Awards Daily: The last scene in the film is you and her on the phone, and you are not on camera at all, or even heard. That scene has to be carried entirely by her visually, but also we have to think about what you might be saying on the other end of that phone. Because we’ve gotten to know you the way that we have over the film, I thought it was a bold way to close the film, to isolate her that way and just see her reactions to your responses.
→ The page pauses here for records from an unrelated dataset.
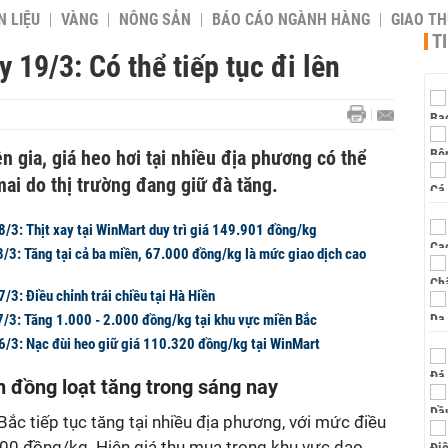
 LIỆU
VÀNG
NÔNG SẢN
BÁO CÁO NGÀNH HÀNG
GIAO T
T
 19/3: Có thể tiếp tục đi lên
 gia, giá heo hơi tại nhiều địa phương có thể
mai do thị trường đang giữ đà tăng.
8/3: Thịt xay tại WinMart duy trì giá 149.901 đồng/kg
8/3: Tăng tại cả ba miền, 67.000 đồng/kg là mức giao dịch cao
7/3: Điều chỉnh trái chiều tại Hà Hiền
7/3: Tăng 1.000 - 2.000 đồng/kg tại khu vực miền Bắc
16/3: Nạc đùi heo giữ giá 110.320 đồng/kg tại WinMart
n đồng loạt tăng trong sáng nay
Bắc tiếp tục tăng tại nhiều địa phương, với mức điều
.000 đồng/kg. Hiện giá thu mua trong khu vực dao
Jonathan Tucker: I think so too. The story is really about a young woman who ends up coming of age and being completely devastated and broken and alone. So, to be outside of a temporary living space, a motel and this one in particular, where we know people probably just spend a night or two there in this sort of anonymous southern California landscape that is so connected to transients—on the second story trying to figure out how this all happened and how she feels and what she’s going to do moving forward, feels like it encapsulates the entirety of Jamie’s narrative.
Awards Daily: Awards to me are really like political polls. They’re a snapshot in time. They tell you how people feel at a given moment. I often think that if we really wanted to do awards right, we would wait ten years and then look back and see how those films aged. But one thing that I think awards do that I think is super valuable in the here and now is shine a light on films you may not otherwise have known about, With the multiple Spirit Award nominations that the film has received, I imagine it feels really good to have people take notice of this film and have it be given a real chance to get out there and be seen.
Jonathan Tucker: David, I could not underscore more enthusiastically the entirety of your statement. My dad spent 35 years teaching art history at the University of Massachusetts, Boston. I grew up knowing that there’s good art and there’s bad art and it primarily comes down to your point that these awards really should be given ten years from now because some things last and some don’t. I’ve never been a part of such a small crew and I haven’t been so fortunate as to have been on a production that was carried by women the way that this film was with Jamie and with Lily. So the recognition from Film Independent and from the other film festivals from Deauville and Torino and the British Film Institute and Sundance…You hear that these institutions and awards anecdotally are like platforms or beacons that shine a light on some of these smaller stories.
After you’ve been on that set with only sixteen people and your changing van is your Crown Victoria P 71 police interceptor which I’m pulling up to set on, until you really see how these people, the programmers, the voters and the juries that say we want to just put our finger here on this film and this story or this filmmaker, you don’t fully appreciate how important they are. It’s wonderful for me and I want to wring as much out of this as I can for myself because I love acting. I love being employed. I want to tell lots of stories, but I also am mature enough and have worked long enough to say that my greatest hope from this movie and from the recognition that it’s received is that somebody like Jamie will go on to tell many, many stories and make many, many movies, and that Lily will have the opportunity to grow in this business the way that I think you and I both know she will.